Silence hung between them
for a long moment. Finally he said softly, "Yes, I came."

Luke
had looked up from the horse he'd been shoeing when the young woman appeared
in the doorway of the livery. She'd called out to him, and he'd wiped his hands
and greeted her, thinking she needed to rent a rig.

But
she'd simply handed him the piece of paper. "This is for you."

She'd
been gone by the time he looked up from the unfamiliar handwriting on the
outside.

Luke
had opened the fancy seal and stood in the doorway so that the sun caught the
page, and read the simple words that had leaped from the parchment and into his
heart:
Dear Luke, I will be alone this evening. Annie.

She wanted to see him.

He
hadn't set foot on this property in at least ten years. Looking out across the
expansive grounds surrounded by a white fence, he could picture the spot where
he had returned Annie after their ride and had promptly been set upon by her
brother and his friends.

He
didn't fear Burdell Sweetwater. He never had. Skin grew back. Noses and ribs
healed. He didn't fear the physical harm that could come to him because of his
association with Annie. What he feared, and always had, was that her parents
would send her away. So he'd kept his distance, knowing that one day she'd be
old enough to make her own choices.

And praying that she would.

The
fact that she'd wanted him to come to her was almost too good to believe.
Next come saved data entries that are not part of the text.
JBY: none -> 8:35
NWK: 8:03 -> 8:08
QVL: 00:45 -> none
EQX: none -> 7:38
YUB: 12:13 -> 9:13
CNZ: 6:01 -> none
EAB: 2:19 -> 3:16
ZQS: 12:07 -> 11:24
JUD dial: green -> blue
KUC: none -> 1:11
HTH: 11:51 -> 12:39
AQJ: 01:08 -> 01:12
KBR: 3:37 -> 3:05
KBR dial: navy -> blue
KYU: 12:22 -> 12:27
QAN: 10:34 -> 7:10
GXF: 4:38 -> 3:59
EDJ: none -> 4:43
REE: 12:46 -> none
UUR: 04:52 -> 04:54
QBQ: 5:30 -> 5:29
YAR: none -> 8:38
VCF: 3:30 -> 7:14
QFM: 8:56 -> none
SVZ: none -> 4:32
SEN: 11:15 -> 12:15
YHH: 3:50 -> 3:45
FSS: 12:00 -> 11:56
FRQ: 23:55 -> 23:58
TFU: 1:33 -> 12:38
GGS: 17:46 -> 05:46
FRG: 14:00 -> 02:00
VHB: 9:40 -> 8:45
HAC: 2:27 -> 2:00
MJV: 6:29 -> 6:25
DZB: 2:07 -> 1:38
Why
he felt this attachment to Annie, he couldn't explain, but he'd been drawn to
her since they'd both been young.

“Luke, I—'' she began.

"I've wondered—"
he said at the same time.

Both stopped and chuckled
nervously.

"Go ahead," Luke
said.

Annie
smoothed the ruffles on her skirt. "I have wanted so many times to tell
you how sorry I was for that day."

"You
don't have to apologize."

"Please
let me say this. The words have been in my heart forever."

His
chest contracted, and uncomfortably he kept his silence.

“That
was the best day I can ever remember. When I think back on how brief it was—how
wonderful . . . well, I have no words to say what it meant to me.

“When
we got back and my father was so angry, I was shocked. And then when Burdy hit
you, Luke...." Her voice quavered and her breath escaped tremulously. "I
just wanted to die. I felt so helpless. I was angry. I cried and cried, because
you took that punishment so unjustly."